Comment by rurban

1 month ago

Local models are not comparable to the FOTA models at all. I know what I'm saying because I do have 4 local H100's in my server, and could run the very best local models. It's night and day. They are unusable and stupid.

8 comments

rurban

poisonborz 1 month ago

For what do you use the 4 local H100s then?

rurban 1 month ago

For training our AI model of course. Inference is for the cheaper machines.

wasabinator 1 month ago

Not all tasks require a frontier model

y0eswddl 1 month ago

what is "FOTA"

rurban 1 month ago

That's my auto-correction, because I'm doing too much embedded (Firmware-over-the-air updates).
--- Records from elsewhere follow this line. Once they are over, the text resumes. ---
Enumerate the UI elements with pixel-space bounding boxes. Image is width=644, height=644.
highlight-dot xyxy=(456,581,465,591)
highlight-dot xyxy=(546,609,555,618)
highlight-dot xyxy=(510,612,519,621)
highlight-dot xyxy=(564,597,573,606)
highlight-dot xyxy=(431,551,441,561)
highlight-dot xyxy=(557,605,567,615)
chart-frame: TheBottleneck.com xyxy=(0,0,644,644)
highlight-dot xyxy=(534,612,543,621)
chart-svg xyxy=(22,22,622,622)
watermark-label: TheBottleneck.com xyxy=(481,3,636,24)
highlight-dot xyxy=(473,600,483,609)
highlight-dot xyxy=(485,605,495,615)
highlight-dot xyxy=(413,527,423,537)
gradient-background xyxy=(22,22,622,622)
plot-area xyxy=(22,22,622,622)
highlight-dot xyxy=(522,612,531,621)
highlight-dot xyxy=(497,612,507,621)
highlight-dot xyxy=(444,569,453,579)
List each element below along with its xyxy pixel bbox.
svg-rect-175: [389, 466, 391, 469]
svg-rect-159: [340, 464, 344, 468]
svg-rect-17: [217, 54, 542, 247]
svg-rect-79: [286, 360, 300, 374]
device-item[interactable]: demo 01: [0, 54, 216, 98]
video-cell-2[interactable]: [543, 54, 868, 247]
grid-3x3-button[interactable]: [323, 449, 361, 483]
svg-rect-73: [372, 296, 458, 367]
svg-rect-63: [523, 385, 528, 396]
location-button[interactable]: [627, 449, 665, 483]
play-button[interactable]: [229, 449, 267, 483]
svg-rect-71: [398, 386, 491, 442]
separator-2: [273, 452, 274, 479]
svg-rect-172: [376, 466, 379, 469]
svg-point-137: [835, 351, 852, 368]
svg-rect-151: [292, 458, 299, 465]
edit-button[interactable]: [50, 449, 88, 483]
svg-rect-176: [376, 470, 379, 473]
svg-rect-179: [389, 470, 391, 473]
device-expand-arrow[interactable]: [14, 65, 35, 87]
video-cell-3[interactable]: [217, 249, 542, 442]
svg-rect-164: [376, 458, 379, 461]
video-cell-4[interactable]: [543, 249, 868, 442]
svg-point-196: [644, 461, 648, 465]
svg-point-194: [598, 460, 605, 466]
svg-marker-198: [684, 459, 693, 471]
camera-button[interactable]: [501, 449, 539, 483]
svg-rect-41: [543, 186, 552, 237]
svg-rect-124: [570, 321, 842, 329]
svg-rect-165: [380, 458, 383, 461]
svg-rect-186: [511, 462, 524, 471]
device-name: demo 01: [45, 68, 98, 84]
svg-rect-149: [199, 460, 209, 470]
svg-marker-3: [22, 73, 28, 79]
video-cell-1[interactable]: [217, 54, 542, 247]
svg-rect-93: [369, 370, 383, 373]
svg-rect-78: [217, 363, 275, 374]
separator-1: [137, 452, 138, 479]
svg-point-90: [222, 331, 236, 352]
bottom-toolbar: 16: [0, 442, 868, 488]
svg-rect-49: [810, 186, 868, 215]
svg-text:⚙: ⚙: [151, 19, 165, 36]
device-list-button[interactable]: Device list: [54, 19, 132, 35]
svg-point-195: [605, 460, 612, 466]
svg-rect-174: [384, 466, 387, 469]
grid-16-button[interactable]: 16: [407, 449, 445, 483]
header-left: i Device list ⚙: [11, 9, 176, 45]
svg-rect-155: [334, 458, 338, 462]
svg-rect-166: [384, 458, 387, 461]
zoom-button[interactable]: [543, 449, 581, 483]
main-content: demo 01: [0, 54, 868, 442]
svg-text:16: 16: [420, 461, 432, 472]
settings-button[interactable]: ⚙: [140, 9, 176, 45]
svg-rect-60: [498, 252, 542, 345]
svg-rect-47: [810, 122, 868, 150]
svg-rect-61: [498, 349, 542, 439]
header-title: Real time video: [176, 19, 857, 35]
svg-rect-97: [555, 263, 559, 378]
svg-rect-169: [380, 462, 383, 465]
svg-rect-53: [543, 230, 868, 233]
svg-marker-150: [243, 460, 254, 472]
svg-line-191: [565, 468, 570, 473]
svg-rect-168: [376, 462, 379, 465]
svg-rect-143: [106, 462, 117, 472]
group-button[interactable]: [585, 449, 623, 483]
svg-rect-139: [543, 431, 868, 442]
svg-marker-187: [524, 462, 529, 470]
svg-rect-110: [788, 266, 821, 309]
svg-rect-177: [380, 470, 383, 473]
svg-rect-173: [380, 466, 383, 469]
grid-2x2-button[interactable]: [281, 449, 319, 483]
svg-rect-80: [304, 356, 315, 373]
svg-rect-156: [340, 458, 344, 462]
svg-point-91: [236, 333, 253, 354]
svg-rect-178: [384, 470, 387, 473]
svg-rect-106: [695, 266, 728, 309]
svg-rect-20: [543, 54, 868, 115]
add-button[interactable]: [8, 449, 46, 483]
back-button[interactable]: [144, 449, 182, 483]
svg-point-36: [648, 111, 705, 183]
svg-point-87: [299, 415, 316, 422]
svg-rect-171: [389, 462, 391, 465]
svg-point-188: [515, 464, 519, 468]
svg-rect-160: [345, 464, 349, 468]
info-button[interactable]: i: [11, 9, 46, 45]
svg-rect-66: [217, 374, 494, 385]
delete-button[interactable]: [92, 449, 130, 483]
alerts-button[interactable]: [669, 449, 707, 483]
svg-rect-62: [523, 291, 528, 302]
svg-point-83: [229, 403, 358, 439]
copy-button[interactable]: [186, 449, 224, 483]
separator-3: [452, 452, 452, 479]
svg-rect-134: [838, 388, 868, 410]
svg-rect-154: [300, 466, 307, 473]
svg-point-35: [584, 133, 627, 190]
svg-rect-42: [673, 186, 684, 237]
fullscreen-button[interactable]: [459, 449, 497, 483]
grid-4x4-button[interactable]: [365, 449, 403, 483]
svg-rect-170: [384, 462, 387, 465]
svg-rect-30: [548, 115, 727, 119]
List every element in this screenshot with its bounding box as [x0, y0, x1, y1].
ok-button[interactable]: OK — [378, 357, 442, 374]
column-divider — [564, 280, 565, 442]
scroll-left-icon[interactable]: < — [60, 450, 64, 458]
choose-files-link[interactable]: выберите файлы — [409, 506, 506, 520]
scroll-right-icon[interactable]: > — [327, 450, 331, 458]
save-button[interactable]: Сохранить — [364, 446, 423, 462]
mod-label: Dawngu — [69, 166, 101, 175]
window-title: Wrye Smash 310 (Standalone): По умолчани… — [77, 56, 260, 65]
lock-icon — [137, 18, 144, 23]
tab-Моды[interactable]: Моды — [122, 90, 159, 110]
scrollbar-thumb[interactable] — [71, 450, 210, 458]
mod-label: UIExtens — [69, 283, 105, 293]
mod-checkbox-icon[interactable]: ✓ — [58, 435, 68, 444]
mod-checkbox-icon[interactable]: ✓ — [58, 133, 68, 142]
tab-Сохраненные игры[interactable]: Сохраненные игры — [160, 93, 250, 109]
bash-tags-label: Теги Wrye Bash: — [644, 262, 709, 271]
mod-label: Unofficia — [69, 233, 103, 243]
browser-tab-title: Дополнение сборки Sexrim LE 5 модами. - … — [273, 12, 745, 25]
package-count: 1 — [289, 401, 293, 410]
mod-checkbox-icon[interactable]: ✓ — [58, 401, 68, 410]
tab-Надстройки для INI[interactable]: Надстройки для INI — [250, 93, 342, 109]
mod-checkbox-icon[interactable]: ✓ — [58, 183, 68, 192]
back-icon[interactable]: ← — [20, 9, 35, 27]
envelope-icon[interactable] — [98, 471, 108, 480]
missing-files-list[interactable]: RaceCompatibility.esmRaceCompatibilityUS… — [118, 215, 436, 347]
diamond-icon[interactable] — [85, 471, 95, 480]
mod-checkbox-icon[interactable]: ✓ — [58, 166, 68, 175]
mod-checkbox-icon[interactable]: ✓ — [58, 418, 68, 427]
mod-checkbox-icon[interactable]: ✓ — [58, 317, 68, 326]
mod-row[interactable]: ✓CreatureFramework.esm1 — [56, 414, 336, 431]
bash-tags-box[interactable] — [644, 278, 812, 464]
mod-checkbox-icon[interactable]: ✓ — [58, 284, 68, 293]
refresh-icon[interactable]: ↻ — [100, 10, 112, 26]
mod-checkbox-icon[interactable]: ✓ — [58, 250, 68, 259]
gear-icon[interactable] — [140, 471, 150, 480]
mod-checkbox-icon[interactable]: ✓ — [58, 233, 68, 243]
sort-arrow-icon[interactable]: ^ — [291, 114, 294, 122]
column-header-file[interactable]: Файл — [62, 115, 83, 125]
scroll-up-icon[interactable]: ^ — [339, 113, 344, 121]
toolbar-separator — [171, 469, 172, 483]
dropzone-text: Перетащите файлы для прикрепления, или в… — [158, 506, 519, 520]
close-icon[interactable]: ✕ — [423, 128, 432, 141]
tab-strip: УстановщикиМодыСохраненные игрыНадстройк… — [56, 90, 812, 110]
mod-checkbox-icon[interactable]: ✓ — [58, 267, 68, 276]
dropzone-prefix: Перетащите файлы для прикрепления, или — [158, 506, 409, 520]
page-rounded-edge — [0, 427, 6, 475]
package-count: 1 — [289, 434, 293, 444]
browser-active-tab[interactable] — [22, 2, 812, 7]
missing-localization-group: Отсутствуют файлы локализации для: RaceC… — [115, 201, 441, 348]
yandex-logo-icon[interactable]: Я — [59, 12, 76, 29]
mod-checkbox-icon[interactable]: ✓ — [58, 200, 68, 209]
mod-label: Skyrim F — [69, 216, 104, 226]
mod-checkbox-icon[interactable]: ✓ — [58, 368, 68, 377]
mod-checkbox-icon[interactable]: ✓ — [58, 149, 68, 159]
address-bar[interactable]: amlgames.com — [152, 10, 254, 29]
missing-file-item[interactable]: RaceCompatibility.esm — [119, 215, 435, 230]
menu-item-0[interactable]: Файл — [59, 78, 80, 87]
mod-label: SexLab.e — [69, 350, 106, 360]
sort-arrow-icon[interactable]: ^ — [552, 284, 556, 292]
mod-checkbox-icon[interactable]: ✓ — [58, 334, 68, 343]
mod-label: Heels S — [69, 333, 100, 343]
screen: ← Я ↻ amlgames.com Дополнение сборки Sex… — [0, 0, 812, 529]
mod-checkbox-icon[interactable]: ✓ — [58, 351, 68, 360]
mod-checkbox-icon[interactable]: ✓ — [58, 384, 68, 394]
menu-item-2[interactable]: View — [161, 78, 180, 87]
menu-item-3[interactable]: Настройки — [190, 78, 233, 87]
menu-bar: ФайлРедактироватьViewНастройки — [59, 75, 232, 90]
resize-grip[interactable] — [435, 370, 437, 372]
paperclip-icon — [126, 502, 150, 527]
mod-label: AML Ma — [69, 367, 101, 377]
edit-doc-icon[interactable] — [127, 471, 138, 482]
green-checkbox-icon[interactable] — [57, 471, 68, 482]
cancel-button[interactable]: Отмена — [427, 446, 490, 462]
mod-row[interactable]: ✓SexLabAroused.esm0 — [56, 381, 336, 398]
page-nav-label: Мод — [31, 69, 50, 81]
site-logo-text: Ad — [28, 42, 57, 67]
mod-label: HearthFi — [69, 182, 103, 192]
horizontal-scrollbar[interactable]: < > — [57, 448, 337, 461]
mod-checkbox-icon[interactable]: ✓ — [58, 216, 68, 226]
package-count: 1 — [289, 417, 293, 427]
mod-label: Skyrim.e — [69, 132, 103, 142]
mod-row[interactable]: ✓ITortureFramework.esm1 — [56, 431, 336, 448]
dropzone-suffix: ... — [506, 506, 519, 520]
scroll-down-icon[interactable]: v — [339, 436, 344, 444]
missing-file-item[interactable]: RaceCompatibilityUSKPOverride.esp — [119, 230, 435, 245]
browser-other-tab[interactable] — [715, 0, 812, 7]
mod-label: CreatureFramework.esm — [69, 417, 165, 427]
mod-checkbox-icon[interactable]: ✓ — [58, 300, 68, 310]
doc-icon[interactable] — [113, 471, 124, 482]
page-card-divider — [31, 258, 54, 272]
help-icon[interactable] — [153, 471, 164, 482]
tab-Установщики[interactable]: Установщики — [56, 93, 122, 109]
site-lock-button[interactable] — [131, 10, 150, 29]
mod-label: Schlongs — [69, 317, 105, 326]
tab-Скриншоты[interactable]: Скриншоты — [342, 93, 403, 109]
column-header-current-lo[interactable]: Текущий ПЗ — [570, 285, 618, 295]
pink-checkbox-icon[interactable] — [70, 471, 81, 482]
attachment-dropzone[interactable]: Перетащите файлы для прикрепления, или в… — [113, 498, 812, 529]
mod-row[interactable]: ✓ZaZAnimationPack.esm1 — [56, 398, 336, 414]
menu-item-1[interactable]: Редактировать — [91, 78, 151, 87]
Frontier it should be called.

bravetraveler 1 month ago

I get perfectly acceptable results from a Strix Halo PC the size of a shoebox, man. An APU that uses ~150w, has 0 discrete GPUs, and a bill of $0/m. What's more, it doesn't go down every week, limit use, or change the terms at a whim.

I'll burn/discard 'frontier' tokens (at work) only because they're mandated and they foot the bill. I'd rather resell them; meet the asinine requirement from $EMPLOYER, provide cover for outsourcing to my equipment, and get a return for the hassle.

TLDR: perhaps you're holding it wrong or haven't tried the latest, as we so often hear. That's a lot of GPU for not much utility.

rurban 1 month ago
Well, my python and typescript folks are also happy with the simplier local models. But I'm using more advanced stuff, C/C++ embedded real-time, vision AI, and compilers.
- bravetraveler 1 month ago
  
  Fair point. I treat LLMs like the forgetful junior we often hear about. The things I don't care to do, they (both local and hosted/'frontier') can. Boilerplate, very-well-described edits, some research/report, etc; a lot is riding on 'acceptable'.
  Easier to spawn another terminal pane/browser tab than hire a contractor, I just don't find the 'frontier' services/terms compelling.